Siegel, who retired from Wharton last week after a 45-year career as a finance professor, pointed to the meteoric rise in semiconductor stocks—which are seen as the vendors of the “pickaxes and shovels” of the AI revolution—as one example of bubble-like market behavior. To his point, the iShares Semiconductor ETF (SOXX), which tracks U.S.-listed chip stocks, has soared over 57% in the past 12 months alone.

“It is impossible to tell,” Siegel wrote, “whether semiconductors’ action today is akin to 1997–98 and the internet—or more like 1995, like tech bulls think. Or 2000, like bears think.” He compared the current rise of chip stocks to the internet darlings during the dot-com era.

Read more: As Nvidia surge echoes Tesla rally of 2020, investors wonder if AI will see slowdown like the one hitting EVs: ‘Logic takes a backseat’

The former professor did admit that tech stocks are “expensive” in general, but he also noted there’s a reason for that—earnings growth. As of last week, after 80% of S&P 500 constituents reported fourth quarter earnings, the tech sector saw earnings growth of more than 20% year over year, according to Fisher Investments. Wall Street expects that trend to continue as well, with analysts forecasting 17% year-over-year EPS growth and 9.1% revenue growth for the sector in 2024, according to Charles Schwab. 

Nvidia, the special one

Despite strong tech earnings, some analysts have argued that the meteoric rise of Nvidia, the semiconductor and graphics processing unit (GPU) giant, is evidence that a tech bubble is already here. But Siegel pushed back on that claim on Monday. 

“I do not think NVIDIA is dramatically over- or under-valued,” he wrote. “This has been a special company, and this is a special time when the demand for semiconductors is seemingly unlimited as the strong investment cycle is supporting chips and training new artificial intelligence (AI) models.”

Siegel argued that not only can Nvidia “rise further,” but “much of the tech momentum may continue for some time.”

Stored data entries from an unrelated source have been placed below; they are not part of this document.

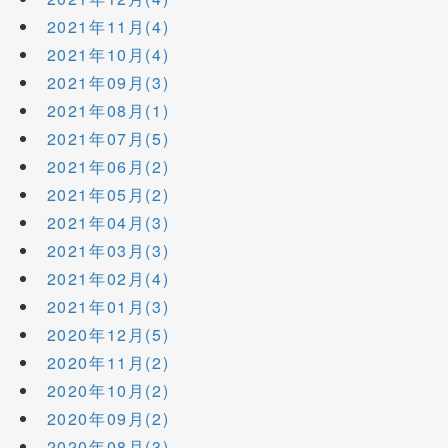
2021年11月(4)
2021年10月(4)
2021年09月(3)
2021年08月(1)
2021年07月(5)
2021年06月(2)
2021年05月(2)
2021年04月(3)
2021年03月(3)
2021年02月(4)
2021年01月(3)
2020年12月(5)
2020年11月(2)
2020年10月(2)
2020年09月(2)
2020年08月(3)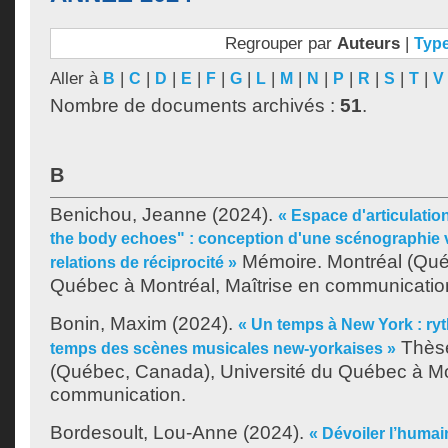
Regrouper par
Auteurs
|
Typ
Aller à
|
|
|
|
|
|
|
|
|
|
|
|
|
B
C
D
E
F
G
L
M
N
P
R
S
T
V
Nombre de documents archivés :
51
.
B
Benichou, Jeanne
(2024).
« Espace d'articulati
the body echoes" : conception d'une scénographie vi
Mémoire. Montréal (Québ
relations de réciprocité »
Québec à Montréal, Maîtrise en communicatio
Bonin, Maxim
(2024).
« Un temps à New York : ry
Thèse
temps des scènes musicales new-yorkaises »
(Québec, Canada), Université du Québec à Mo
communication.
Bordesoult, Lou-Anne
(2024).
« Dévoiler l’humai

His comments echo those of billionaire entrepreneur Mark Cuban, who told Fortune that “we are not in a tech bubble” just last week. Cuban, who made a big chunk of his $7.2 billion fortune selling Broadcast.com before the dot-com bubble burst, said that there really aren’t many similarities between today’s stock market and that of the late 1990s.  

Big Tech valuations, while elevated, seem to back up Cuban’s argument. In March 2000, right before the dotcom bubble burst, the top seven stocks in the tech-heavy Nasdaq Composite traded at nearly 90 times their forward earnings, on average. Today, that number is below 35. 

Still, at the end of the day, Siegel warned that “tech stocks momentum will run dry” eventually: “In a run such as this, the saying is ‘Stairs up, elevator down.’ And that elevator ride can be quite swift!”

For investors, Siegel argued that in spite of the threat of a bursting tech bubble, it’s important to focus on the long haul. After all, it’s “very difficult to time exits,” he noted, and no one wants to miss the big returns that come when a bubble is inflating.